● WHAT THE EXERCISE ASKS:
Exactly as written, print every line of the listing below and omit its pictures.

● DATASET ENTRIES:
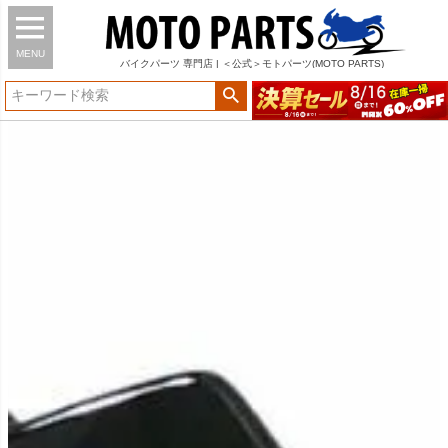
MENU
バイク
パーツ
専門店 | ＜公式＞モトパーツ(MOTO PARTS)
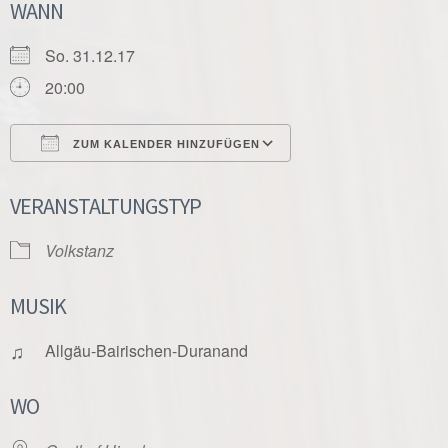
WANN
So. 31.12.17
20:00
ZUM KALENDER HINZUFÜGEN
ICS herunterladen
Google Kalender
VERANSTALTUNGSTYP
Volkstanz
MUSIK
♫
Allgäu-Bairischen-Duranand
WO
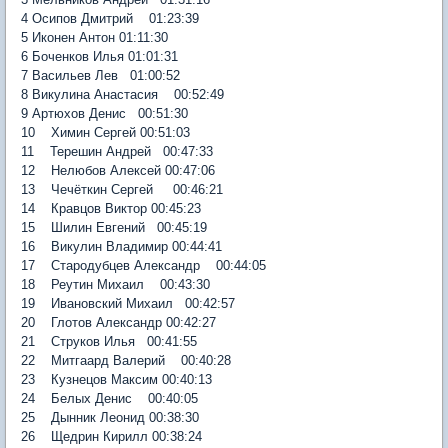
4 Осипов Дмитрий 01:23:39
5 Иконен Антон 01:11:30
6 Боченков Илья 01:01:31
7 Васильев Лев 01:00:52
8 Викулина Анастасия 00:52:49
9 Артюхов Денис 00:51:30
10 Химин Сергей 00:51:03
11 Терешин Андрей 00:47:33
12 Нелюбов Алексей 00:47:06
13 Чечёткин Сергей 00:46:21
14 Кравцов Виктор 00:45:23
15 Шилин Евгений 00:45:19
16 Викулин Владимир 00:44:41
17 Стародубцев Александр 00:44:05
18 Реутин Михаил 00:43:30
19 Ивановский Михаил 00:42:57
20 Глотов Александр 00:42:27
21 Струков Илья 00:41:55
22 Митгаард Валерий 00:40:28
23 Кузнецов Максим 00:40:13
24 Белых Денис 00:40:05
25 Дынник Леонид 00:38:30
26 Щедрин Кирилл 00:38:24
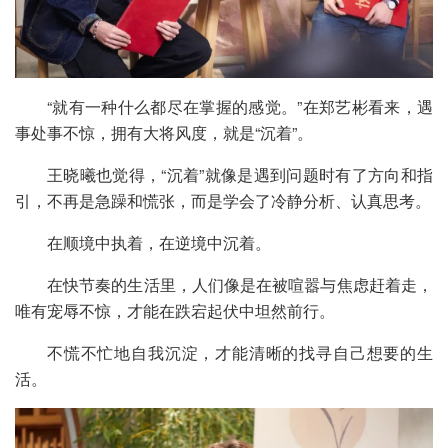
“就有一种什么都尽在掌握的感觉。”在郑艺彬看来，遇
事处事不惊，拥有大将风度，就是“沉着”。
王晓曦也觉得，“沉着”就像是遇到问题时有了方向和指
引，不再是急躁和慌张，而是学会了冷静分析、认真思考。
在顺境中执着，在逆境中沉着。
在快节奏的生活里，人们像是在被喧嚣与焦虑赶着走，
唯有宠辱不惊，才能在跌宕起伏中坦然前行。
不慌不忙地自我沉淀，才能清晰的找寻自己想要的生
活。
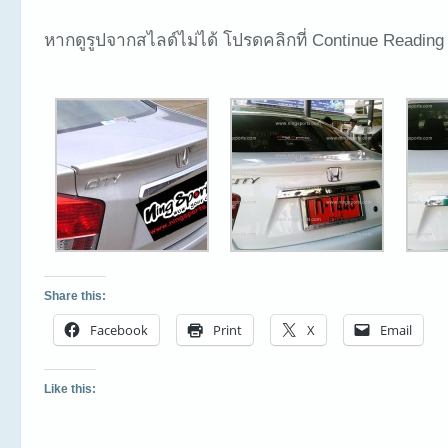
หากดูรูปจากสไลด์ไม่ได้ โปรดคลิกที่ Continue Reading
Share this:
Facebook
Print
X
Email
Like this:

● EXPECTED ANSWER:
MENU
バイク
パーツ
専門店 | ＜公式＞モトパーツ(MOTO PARTS)
WANN
So. 31.12.17
20:00
ZUM KALENDER HINZUFÜGEN
ICS herunterladen
Google Kalender
VERANSTALTUNGSTYP
Volkstanz
MUSIK
♫
Allgäu-Bairischen-Duranand
WO
4 Осипов Дмитрий 01:23:39
5 Иконен Антон 01:11:30
6 Боченков Илья 01:01:31
7 Васильев Лев 01:00:52
8 Викулина Анастасия 00:52:49
9 Артюхов Денис 00:51:30
10 Химин Сергей 00:51:03
11 Терешин Андрей 00:47:33
12 Нелюбов Алексей 00:47:06
13 Чечёткин Сергей 00:46:21
14 Кравцов Виктор 00:45:23
15 Шилин Евгений 00:45:19
16 Викулин Владимир 00:44:41
17 Стародубцев Александр 00:44:05
18 Реутин Михаил 00:43:30
19 Ивановский Михаил 00:42:57
20 Глотов Александр 00:42:27
21 Струков Илья 00:41:55
22 Митгаард Валерий 00:40:28
23 Кузнецов Максим 00:40:13
24 Белых Денис 00:40:05
25 Дынник Леонид 00:38:30
26 Щедрин Кирилл 00:38:24
“就有一种什么都尽在掌握的感觉。”在郑艺彬看来，遇
事处事不惊，拥有大将风度，就是“沉着”。
王晓曦也觉得，“沉着”就像是遇到问题时有了方向和指
引，不再是急躁和慌张，而是学会了冷静分析、认真思考。
在顺境中执着，在逆境中沉着。
在快节奏的生活里，人们像是在被喧嚣与焦虑赶着走，
唯有宠辱不惊，才能在跌宕起伏中坦然前行。
不慌不忙地自我沉淀，才能清晰的找寻自己想要的生
活。
หากดูรูปจากสไลด์ไม่ได้ โปรดคลิกที่ Continue Reading
Share this:
Facebook
Print
X
Email
Like this:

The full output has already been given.